The change in total output at a given input / the change in inputs

46
Q

What is the law of diminishing returns?

A

As inputs are added to a process, each additional unit of input results in increased production. However, past the point of diminishing marginal returns, the increase is smaller with each unit. That is, the benefit of adding input units decreases.

47
Q

What is the point of negative marginal returns?

A

Eventually, so many inputs enter the process that it becomes inefficient and total output actually decreases. This is the point of negative marginal returns. Ex - too many cooks in the kitchen get in each other’s way and slow production.

48
Q

What are economies of scale?

A

Initially, as production increases, average costs of production tend to decline and the marginal cost of production tends to decrease.

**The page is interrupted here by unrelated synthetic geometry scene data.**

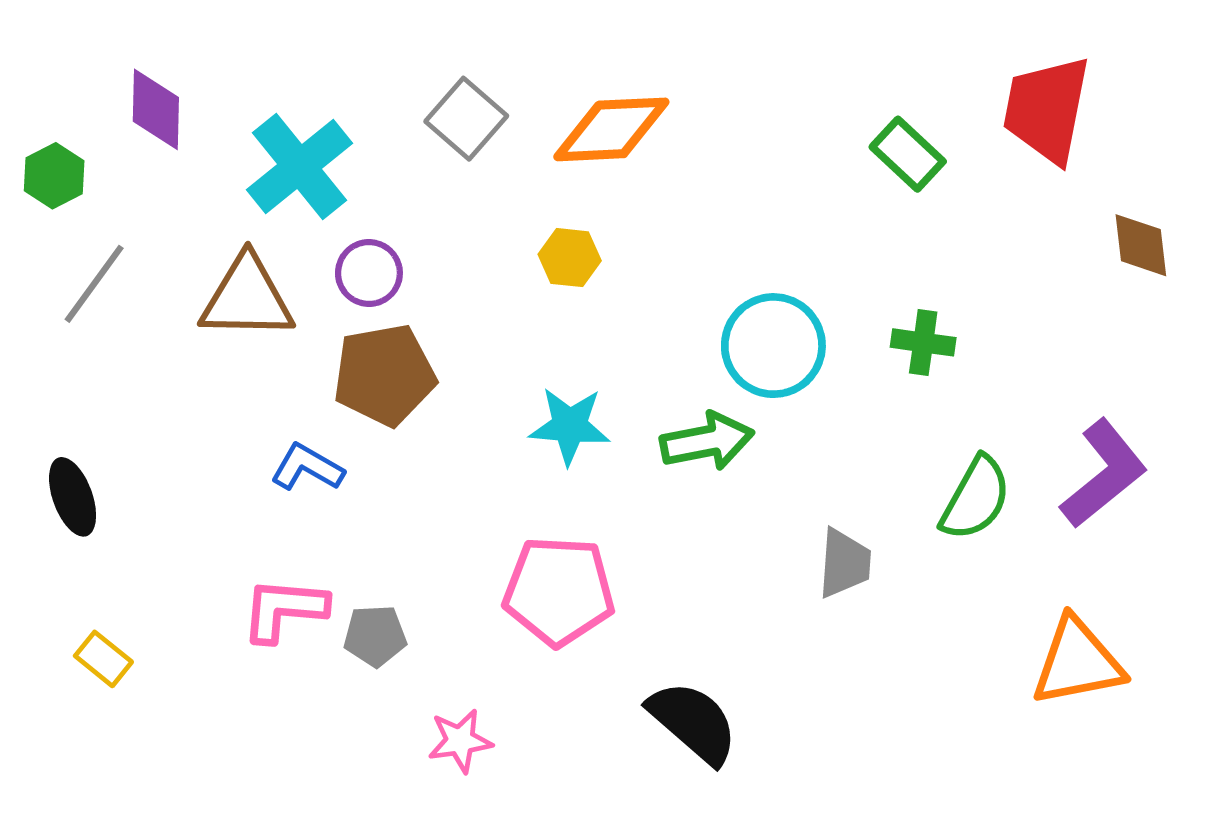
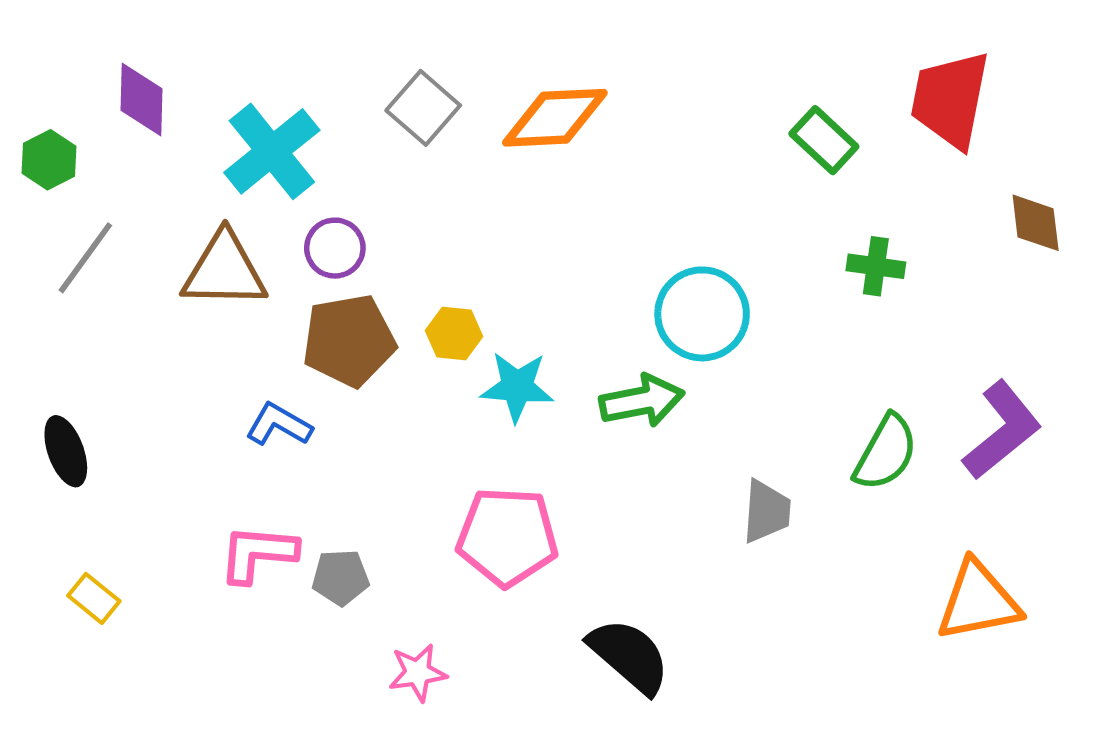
yellow hexagon: (570, 258) -> (454, 334), moved
green cross: (923, 342) -> (876, 266), moved

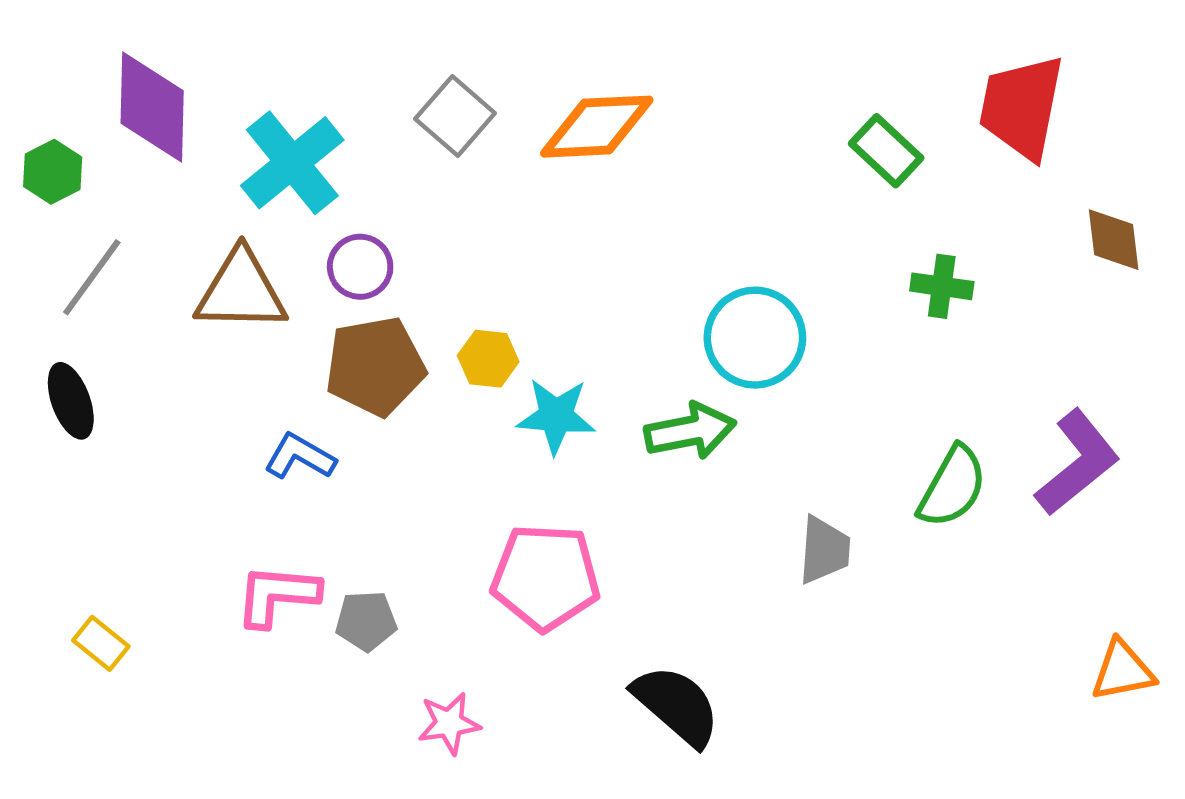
purple diamond: (141, 99) -> (152, 107), size x1.4
black ellipse: (66, 451) -> (71, 401), moved
orange triangle: (978, 601) -> (1123, 671), moved, size x0.7

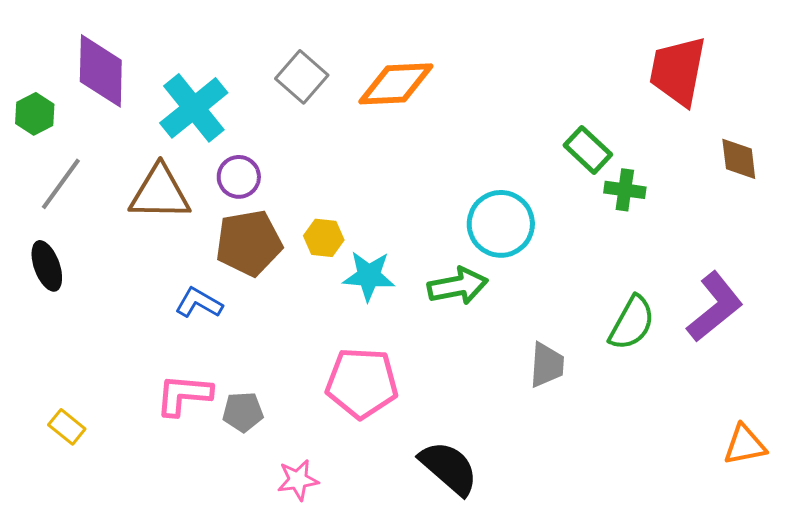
green rectangle: (886, 151) -> (588, 150), moved

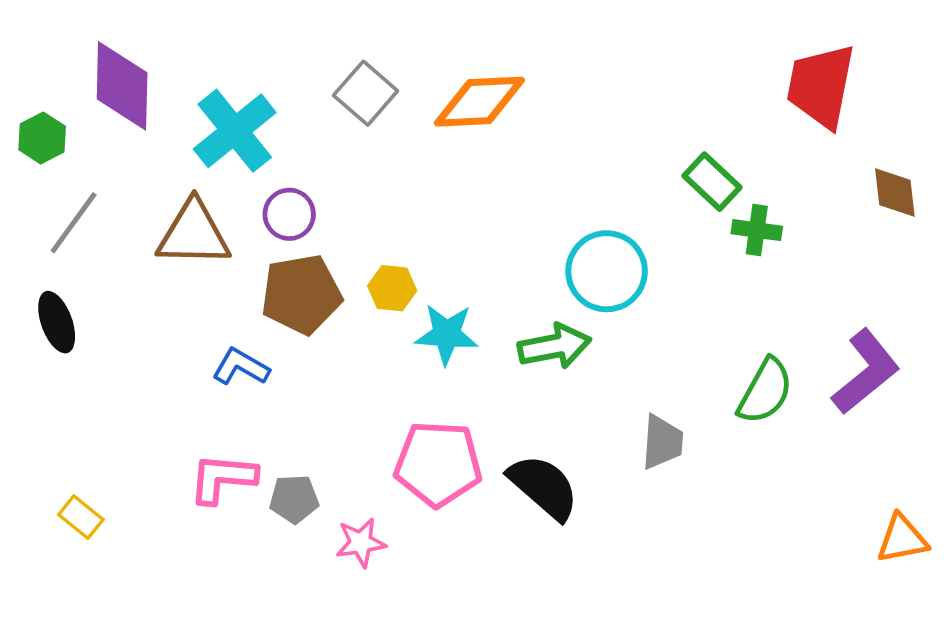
black semicircle: (449, 468) -> (544, 487), moved
pink star: (298, 480) -> (361, 543), moved

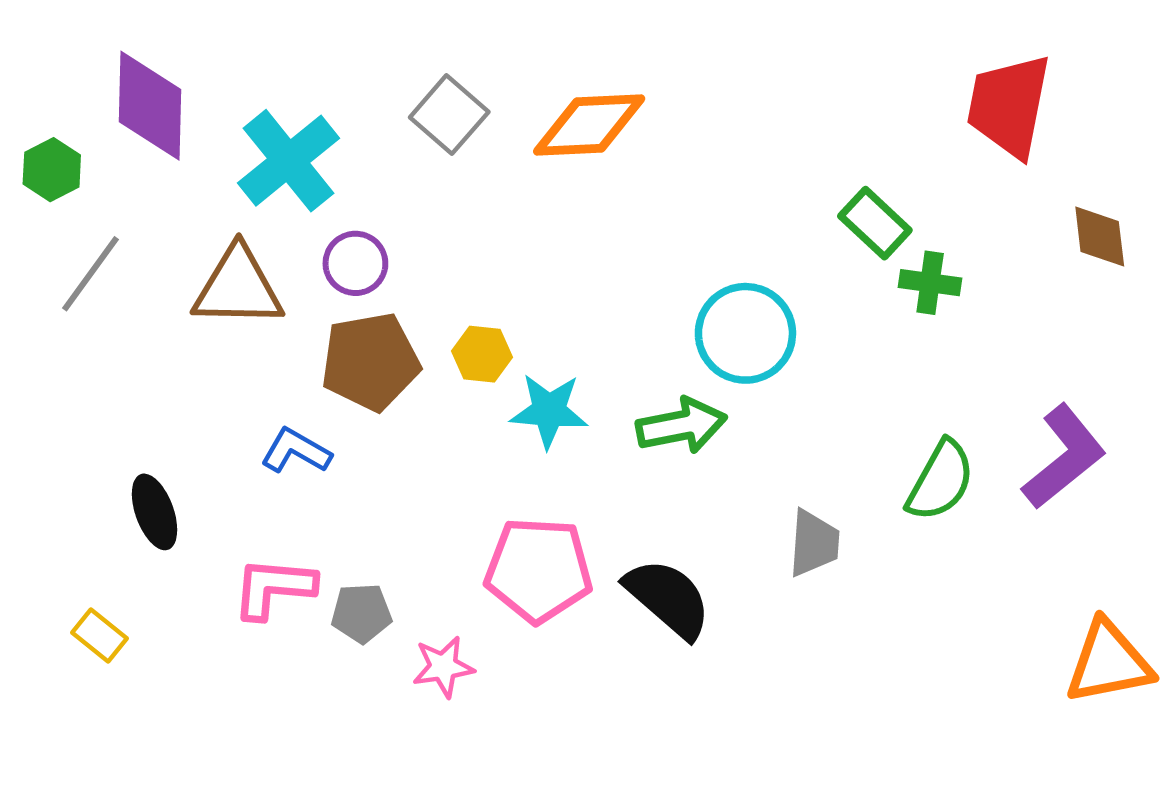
black ellipse: (57, 322) -> (155, 512), moved
orange triangle: (902, 539) -> (1109, 662), size x1.4

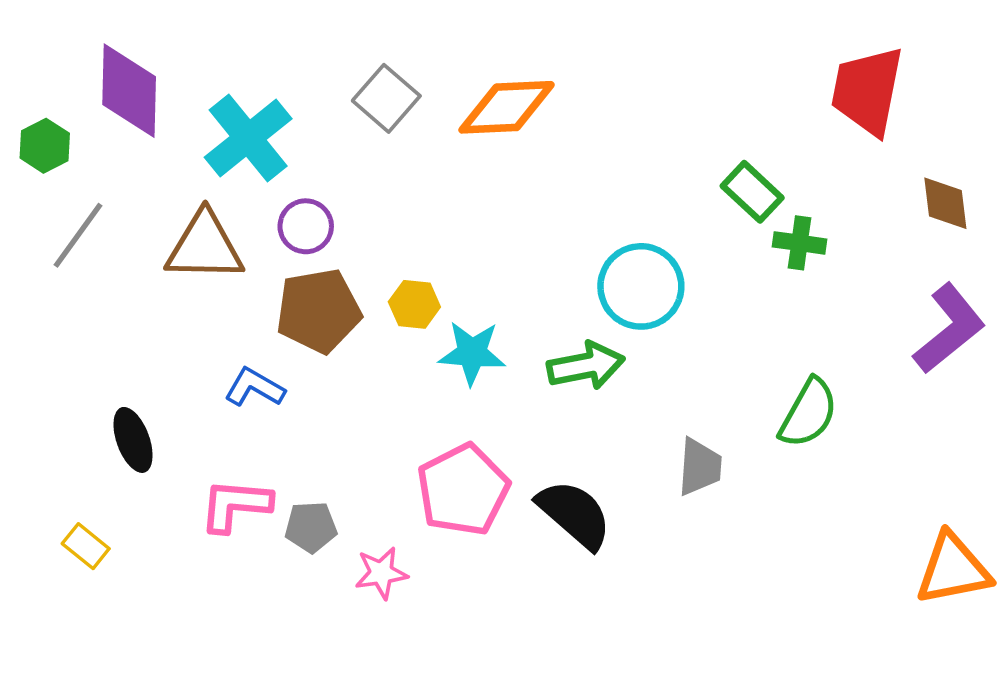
purple L-shape: (1064, 457) -> (949, 329), moved
pink pentagon: (539, 570) -> (463, 490), turned -30

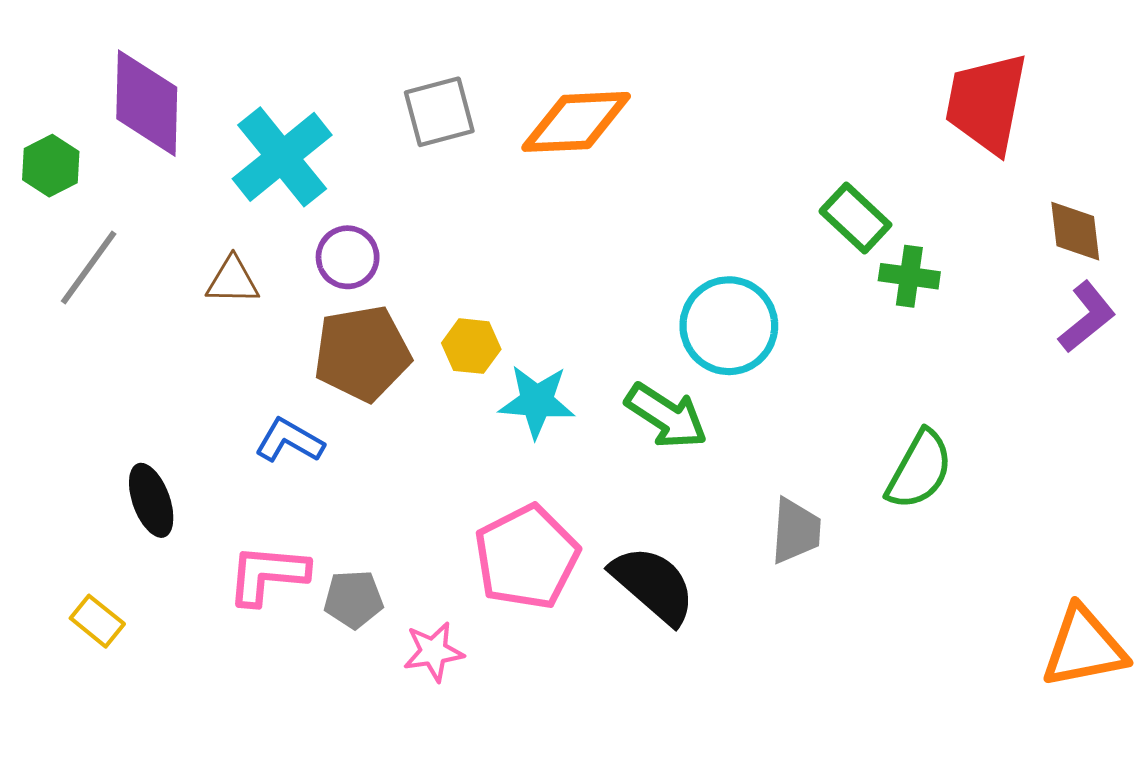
gray square: (386, 98) -> (439, 112), turned 34
brown triangle: (205, 247) -> (233, 281), size x0.6
purple L-shape: (949, 329) -> (1087, 317), moved, size x0.7
green arrow: (586, 366) -> (666, 416), turned 44

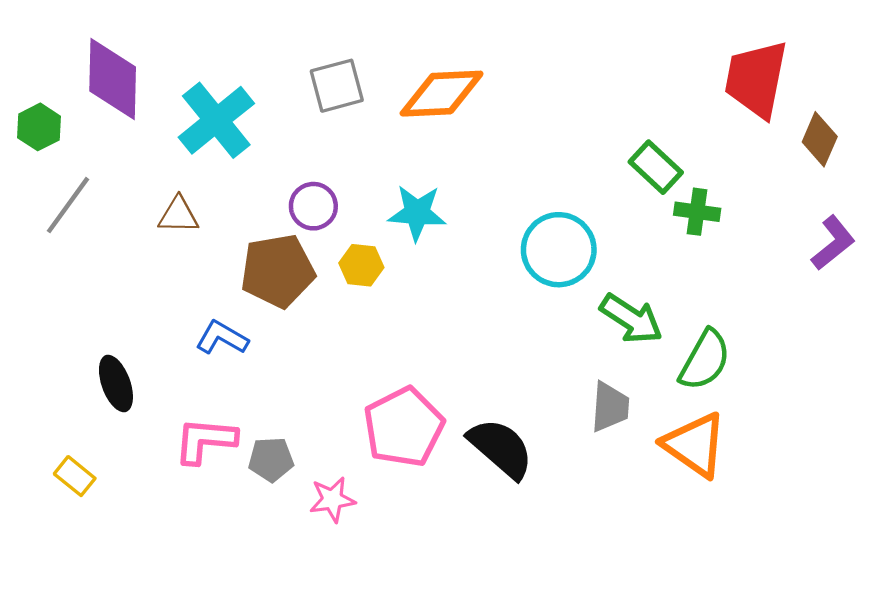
brown diamond: (1075, 231) -> (820, 139), moved, turned 30
purple circle: (348, 257) -> (313, 206), moved
cyan star: (537, 401) -> (417, 213), moved
green arrow: (666, 416) -> (631, 319), moved
orange triangle: (1084, 647) -> (695, 445), moved, turned 46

Some of the reasons are:

  • increased specialization and division of labor
  • better use and specialization of management
  • use of more efficient machinery and equipment
49
Q

What are diseconomies of scale?

A

Eventually as output continues to increase, the marginal cost of production tends to increase. The most frequent reason for diseconomies of scale is the difficulty of managing a large-scale entity.

50
Q

When do constant returns to scale occur?

A

When a certain range of output, an increase in production results in no change in average costs and marginal cost of production does not change as output changes.

51
Q

What are the characteristics of a market monopoly?

A
  • the industry consists of one seller
  • the product has no close substitutes
  • the seller can strongly influence price because it is the sole supplier of the product
  • entry by other sellers is completely blocked
52
Q

What are the two types of a monopolist’s pricing behavior?

A

Price maker - sets the prices as high as it wants because it’s not limited by competition
Price searcher - does not set prices arbitrarily high but seeks the price that maximizes profits

53
Q

What is kinked demand curve theory?

A

In an oligopolist market,, firms will follow a price decrease by a competitor but not a price increase. This is based on the assumption that a firm in an oligopoly strives to protect existing market shares.